«С 1978 года у Ч. после усиленного переживания оргазма при виде крови жертвы возникает влечение к особо жестоким проявлениям садизма. Прежние сексуальные перверсии (фроттаж, педофилия, мастурбация) не доставляли подобного удовлетворения. Извращенное сексуальное влечение сочеталось с аффективными (эмоциональными) колебаниями — подавленностью, погруженностью в переживания, связанные с неудовлетворенным влечением, и душевным подъемом, приятным чувством усталости после содеянного. Таким образом, на этом этапе формировались выраженные нарушения сексуального влечения — извращенность, потеря контроля и критического отношения к себе — на фоне нарастания эмоциональной холодности и диссоциации. Сексуальные перверсии (садизм, педофилия) совершались с особой жестокостью, с проявлениями вампиризма, каннибализма и некрофилии. Следует отметить стереотипный характер совершенных преступлений — особый отбор жертв, повторяемость в последовательности действий (удары ножом, выкалывание глаз и т. п.). Наряду с этим сохранялись признаки извращенной шизоидной сенситивности (ранимости) — непереносимость взгляда жертвы.
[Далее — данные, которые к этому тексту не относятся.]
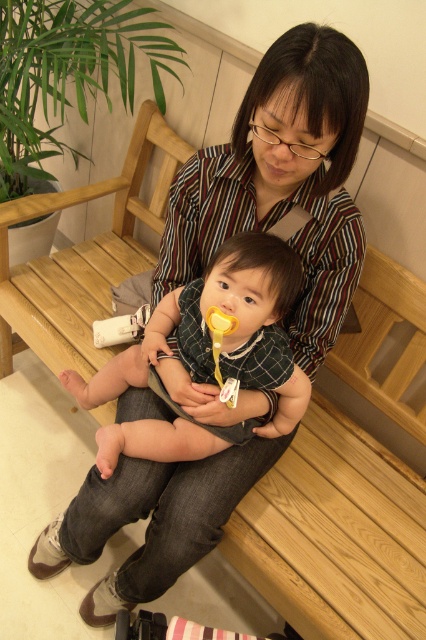 Who is lower down, soft yellow pacifier at center or yellow rubber spoon at center?

soft yellow pacifier at center is below.

Which is behind, point (301, 381) or point (215, 365)?

The point (301, 381) is behind.

Where is `soft yellow pacifier at center`? The width and height of the screenshot is (426, 640). soft yellow pacifier at center is located at coordinates (224, 337). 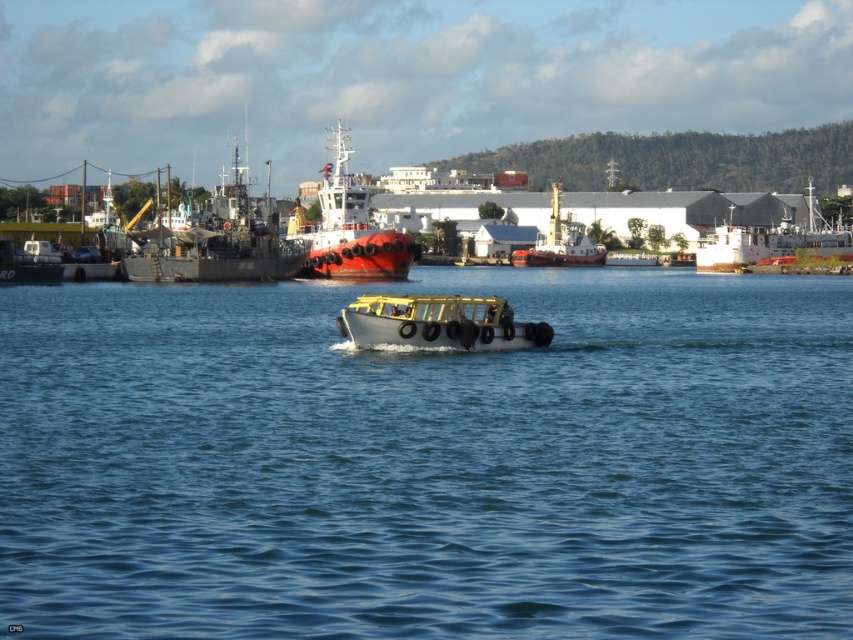 You are a photographer trying to capture the white matte ship at upper right and the clear blue water at center in a single shot. Based on their positions, which object will appear closer to the bottom edge of your camera frame?

The clear blue water at center will appear closer to the bottom edge of the camera frame because it is positioned lower than the white matte ship at upper right.

What are the coordinates of the clear blue water at center?

The clear blue water at center is located at point (x=428, y=461).

You are standing at the point with coordinates point (276, 260) and want to walk to the point with coordinates point (489, 317). Which direction should you move to get closer to your destination?

Since point (276, 260) is behind point (489, 317), you should move forward to get closer to your destination. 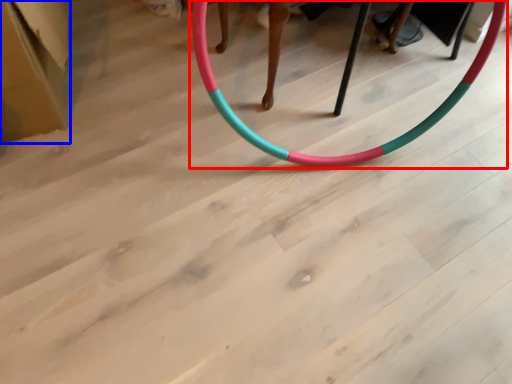 Question: Which of the following is the closest to the observer, toy (highlighted by a red box) or cardboard box (highlighted by a blue box)?

Choices:
 (A) toy
 (B) cardboard box

Answer: (A) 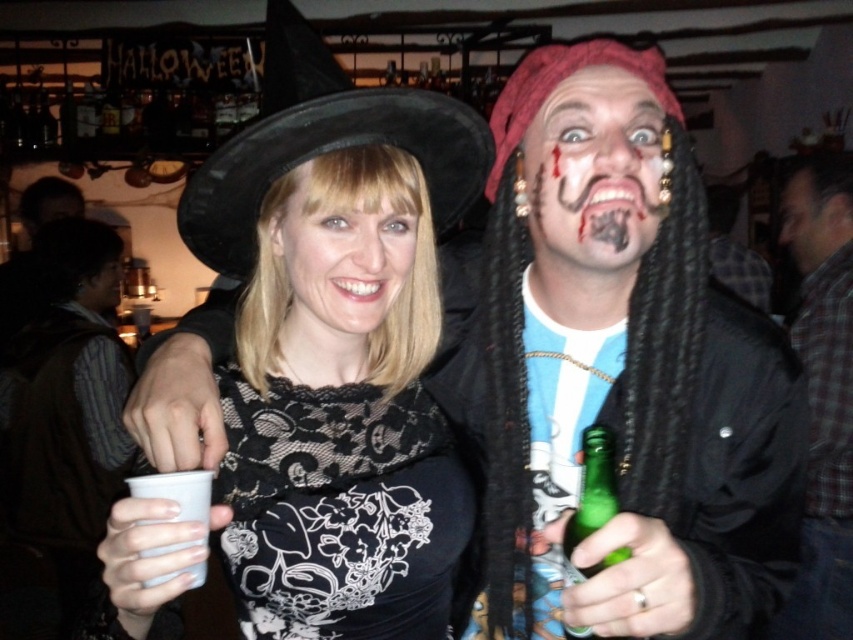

Нарастающая социальная дезадаптация при этом не была связана с характерными для таких перверсий агрессивностью и возбудимостью. Она проявлялась скорее в нарастании аутизма, шизоидности, сутяжного поведения…»
Эта оценка нашего эксперта носит достаточно специальный характер; она понадобилась нам как отправная точка для анализа преступной биографии. Есть и другие психиатрические сюжеты: официальное заключение Института имени Сербского, не раз оспоренное на суде адвокатом Маратом Хабибулиным, особое мнение о преступнике ростовского психиатра Александра Бухановского. Но об этом — впереди, а пока вернемся в семьдесят девятый, к самому началу кровавой тропы.
Лены Закотновой уже нет в живых. Андрея Романовича потаскали в милицию и отпустили.
«Я отрицал свое участие в этом преступлении, — сказал он на следствии, — и мне поверили».
Пусть так. Что с ним происходило дальше?
На какое-то время он исчезает из поля зрения следственных органов. Доподлинно известно, что Чикатило работает в том же профтехучилище мастером производственного обучения, живет по-прежнему в Шахтах, в том же общежитии на улице 50 лет ВЛКСМ — еще одно изящное название. И по-прежнему остается владельцем мазанки по Межевому переулку.
Нетрудно догадаться, почему о нем ничего не слышно. Он, вероятно, просто боится. Не высовывается. Ведет себя тише воды ниже травы. Даже свои служебные обязанности выполняет более или менее сносно, не вызывая нареканий начальства, что ему не очень свойственно. Он отчетливо понимает: в любую минуту его могут вызвать на допрос, откуда путь его не домой, а в камеру.
И тут по маленькому городу проходит слух, что убийца девочки арестован. Какой-то Кравченко, рецидивист, живет в Межевом переулке.
Андрей Романович может облегченно вздохнуть: пронесло. И, не в силах сдержать себя, опять ударяется в шалости, свойственные, скорее, розовому его периоду.
Три шестилетние девчушки — Лена, Ксюша и Ирина — заходят в комнату общежития, где в этот момент Андрей Романович пребывает в одиночестве. Надо же случиться такому везению! Чего хотят юные особы? Им, видите ли, нужны старые газеты, чтобы разжечь во дворе костерок.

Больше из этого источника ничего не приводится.